What you should do :: If a line in the records below holds the string "classes", count it, and state only the final count.

Data for processing ::
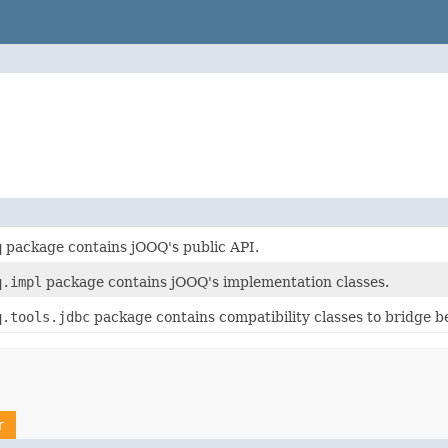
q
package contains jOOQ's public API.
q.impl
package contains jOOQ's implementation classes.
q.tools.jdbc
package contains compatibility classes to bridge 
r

--

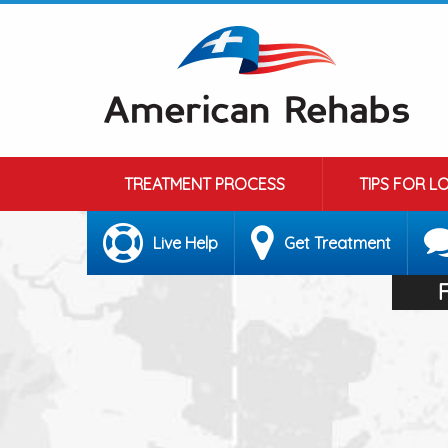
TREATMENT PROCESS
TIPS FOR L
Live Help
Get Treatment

Answer space :: 2